Travis got the wedge chopped near to the tree’s center, saw it tremble and ran back away from it. When the tree fell it struck the earth with a thunderclap, the limbs quivering in the aftermath. The air was redolent with fresh spicy sap, the smell of deep green. Using his horse, Travis tied off the tree trunk to the saddle horn and urging the horse forward, hauled the tree out of the way.
This was harder work than he was used to. He was surprised to discover he liked it. The idea that he could build his own home with his own hands was empowering. He had lived most of his life in tents or under the stars in the open. He wondered what it might be like to live indoors all of the time.
Now and then he glanced toward the fields where Rose and Joanna walked. H
e suspected Rose was getting an education in the planting of seed before spring came. They would all have to work together to make a go of their enterprise. Of course Rose was due to have the baby in the spring, but she still had to learn the art of farming. She had helped her parents, but they had never cropped this large an area.
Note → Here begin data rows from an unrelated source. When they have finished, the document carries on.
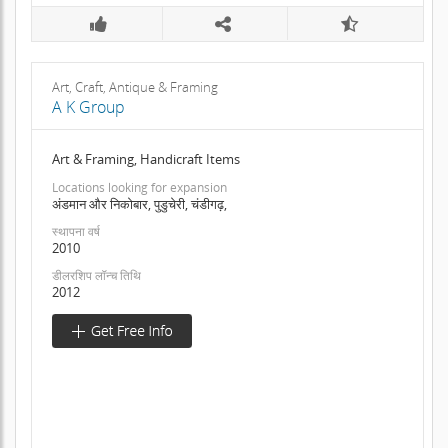
Art, Craft, Antique & Framing
A K Group
Art & Framing, Handicraft Items
Locations looking for expansion
अंडमान और निकोबार, पुडुचेरी, चंडीगढ़,
स्थापना वर्ष
2010
डीलरशिप लॉन्च तिथि
2012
Climbing down from his horse, Travis went to the ropes and untied them. He wiped the sweat from his brow, sighing happily. Doug was going to be proud of him for this. He meant to clear half the stand of trees before Doug got back from town.
Once clear the next job entailed the cleaning of the bark from the downed timber. They would be the first logs of Travis’s new home.
#
Joanna wasn’t speaking to Rose of farming. She held her niece’s elbow and guided her over the humped rows of dead corn stalks, steadying her. They were on the way to the pond that lay at the end of the field in a cul-de-sac of towering oak and cedar.
“This is where I take swims in the hot weather,” Joanna was saying.
Rose noticed the sparkle in her aunt’s eyes. She seemed very grateful to have a female companion on the place. As for Rose, she felt as if she had come home again. Joanna was as kind and entertaining as her sister, Rose’s mother. What Rose liked best about her was the bright optimism she kept about herself. She minimized every chore even before she began it. There weren’t a lot of dishes to wash—there were fewer than she’d washed from the last meal. The cabin wasn’t cold and drafty—it afforded the inhabitants fresh outside air that was good for the lungs. The winter wasn’t long and dreary---the light of winter was like silver and the fog was a cloud sent to earth from heaven.
She had a knack for turning the mundane into the poetic and the routine chore into an opportunity for feeling grateful.
She was like a babbling brook, ever cheerful and clear of muddy debris.